Task requirements -
Using the material below, repeat exactly the lines from the one with "an Nhà nước hoặc gây mất an ninh trật tự." through the one with "Выезд дизайнера", ends included, without any images.

Source records Start Marker

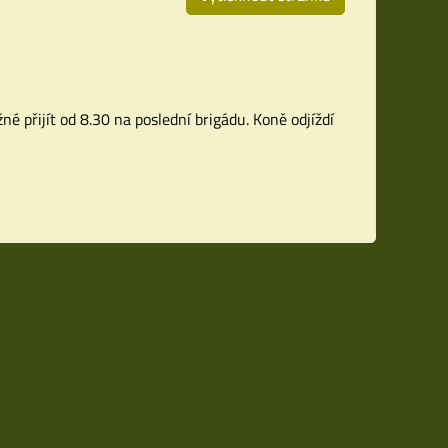
né přijít od 8.30 na poslední brigádu. Koně odjíždí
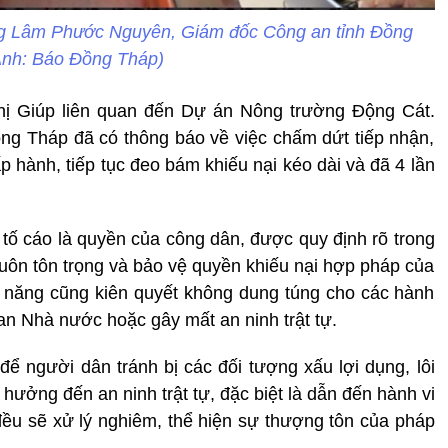
ớng Lâm Phước Nguyên, Giám đốc Công an tỉnh Đồng
Ảnh: Báo Đồng Tháp)
Thị Giúp liên quan đến Dự án Nông trường Động Cát.
ng Tháp đã có thông báo về việc chấm dứt tiếp nhận,
p hành, tiếp tục đeo bám khiếu nại kéo dài và đã 4 lần
 tố cáo là quyền của công dân, được quy định rõ trong
uôn tôn trọng và bảo vệ quyền khiếu nại hợp pháp của
 năng cũng kiên quyết không dung túng cho các hành
an Nhà nước hoặc gây mất an ninh trật tự.
 người dân tránh bị các đối tượng xấu lợi dụng, lôi
h hưởng đến an ninh trật tự, đặc biệt là dẫn đến hành vi
đều sẽ xử lý nghiêm, thể hiện sự thượng tôn của pháp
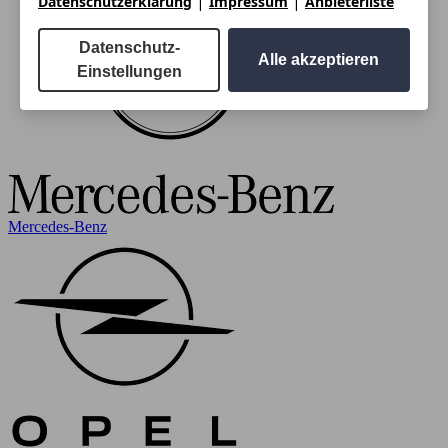
|
|
Datenschutzerklärung
Impressum
Anbieterliste
Datenschutz-
Alle akzeptieren
Einstellungen
Mercedes-Benz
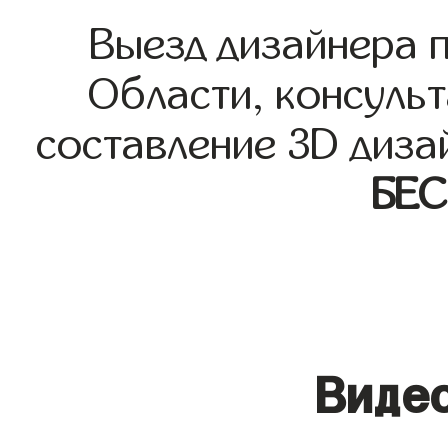
Выезд дизайнера 
Области, консульт
составление 3D диза
БЕ
Видео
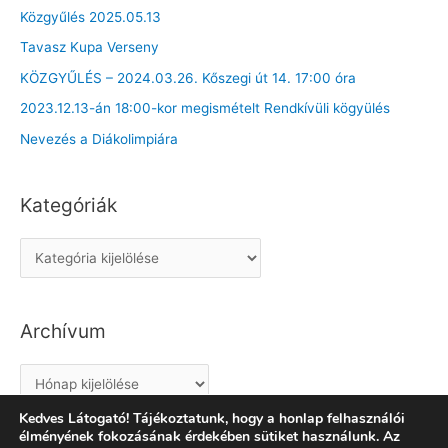
Közgyűlés 2025.05.13
Tavasz Kupa Verseny
KÖZGYŰLÉS – 2024.03.26. Kőszegi út 14. 17:00 óra
2023.12.13-án 18:00-kor megismételt Rendkívüli kögyülés
Nevezés a Diákolimpiára
Kategóriák
K
a
t
Archívum
e
g
A
ó
r
r
Kedves Látogató! Tájékoztatunk, hogy a honlap felhasználói
c
élményének fokozásának érdekében sütiket használunk. Az
i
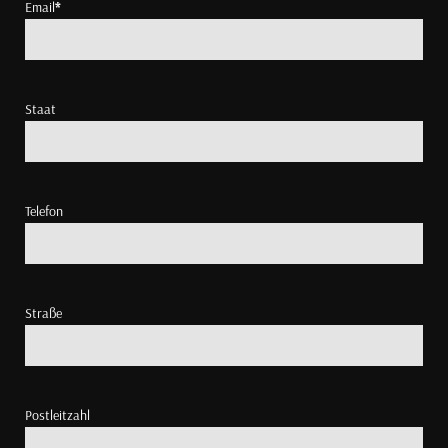
Email
*
Staat
Telefon
Straße
Postleitzahl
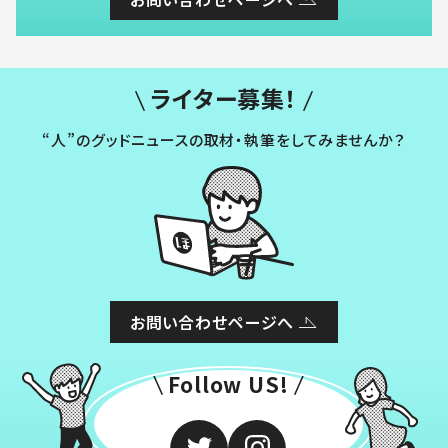
ライター募集！
“人”のグッドニュースの取材・執筆をしてみませんか？
お問い合わせページへ
Follow US!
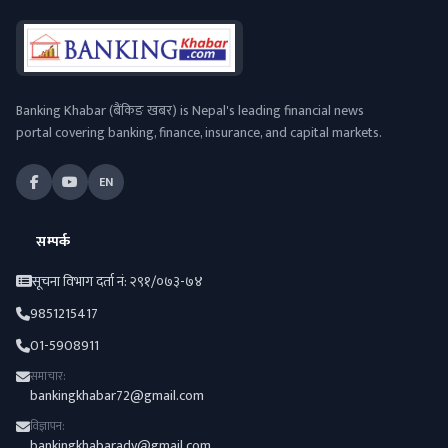
Banking Khabar (बैंकिङ खबर) is Nepal's leading financial news
portal covering banking, finance, insurance, and capital markets.
EN
सम्पर्क
सूचना विभाग दर्ता नं: २९१/०७३-७४
9851215417
01-5908911
समाचार:
bankingkhabar72@gmail.com
विज्ञापन:
bankingkhabaradv@gmail.com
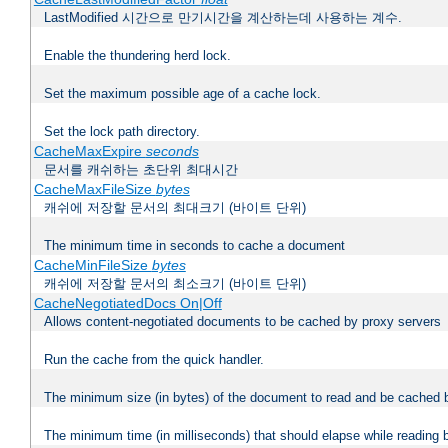
LastModified 시간으로 만기시간을 계산하는데 사용하는 계수.
Enable the thundering herd lock.
Set the maximum possible age of a cache lock.
Set the lock path directory.
CacheMaxExpire
seconds
문서를 캐쉬하는 초단위 최대시간
CacheMaxFileSize
bytes
캐쉬에 저장할 문서의 최대크기 (바이트 단위)
The minimum time in seconds to cache a document
CacheMinFileSize
bytes
캐쉬에 저장할 문서의 최소크기 (바이트 단위)
CacheNegotiatedDocs On|Off
Allows content-negotiated documents to be cached by proxy servers
Run the cache from the quick handler.
The minimum size (in bytes) of the document to read and be cached 
The minimum time (in milliseconds) that should elapse while reading 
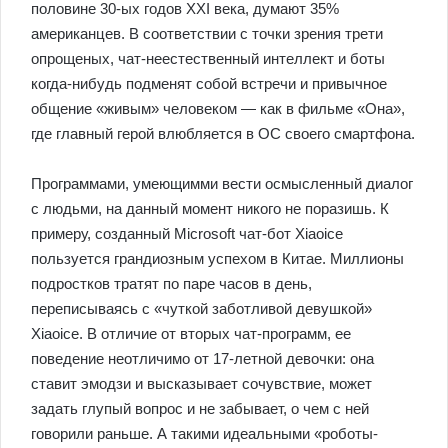
половине 30-ых годов XXI века, думают 35%
американцев. В соответствии с точки зрения трети
опрощеных, чат-неестественный интеллект и боты
когда-нибудь подменят собой встречи и привычное
общение «живым» человеком — как в фильме «Она»,
где главный герой влюбляется в ОС своего смартфона.
Программами, умеющимми вести осмысленный диалог
с людьми, на данный момент никого не поразишь. К
примеру, созданный Microsoft чат-бот Xiaoice
пользуется грандиозным успехом в Китае. Миллионы
подростков тратят по паре часов в день,
переписываясь с «чуткой заботливой девушкой»
Xiaoice. В отличие от вторых чат-программ, ее
поведение неотличимо от 17-летной девочки: она
ставит эмодзи и высказывает сочувствие, может
задать глупый вопрос и не забывает, о чем с ней
говорили раньше. А такими идеальными «роботы-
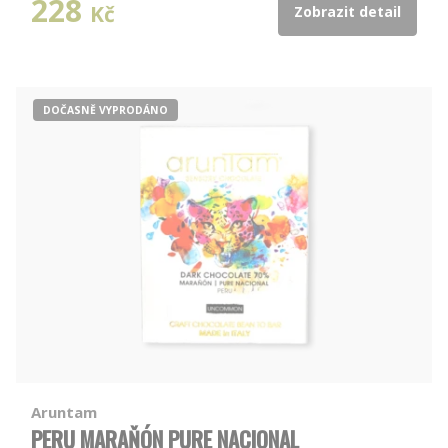
228
Kč
Zobrazit detail
DOČASNĚ VYPRODÁNO
Aruntam
PERU MARAŇÓN PURE NACIONAL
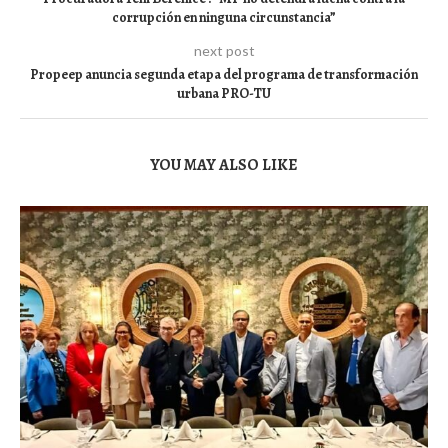
corrupción en ninguna circunstancia”
next post
Propeep anuncia segunda etapa del programa de transformación
urbana PRO-TU
YOU MAY ALSO LIKE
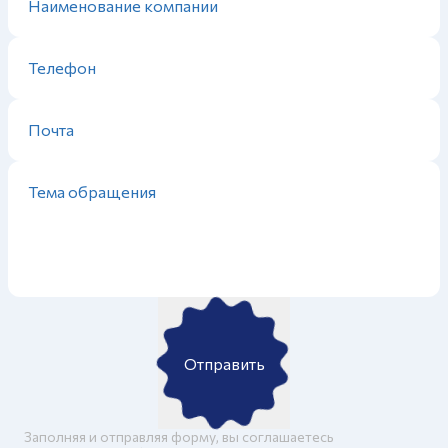
Отправить
Заполняя и отправляя форму, вы соглашаетесь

Source records End Marker

Answer for this exercise -
an Nhà nước hoặc gây mất an ninh trật tự.
 người dân tránh bị các đối tượng xấu lợi dụng, lôi
h hưởng đến an ninh trật tự, đặc biệt là dẫn đến hành vi
đều sẽ xử lý nghiêm, thể hiện sự thượng tôn của pháp
|
|
Datenschutzerklärung
Impressum
Anbieterliste
Datenschutz-
Alle akzeptieren
Einstellungen
Mercedes-Benz
Выезд дизайнера 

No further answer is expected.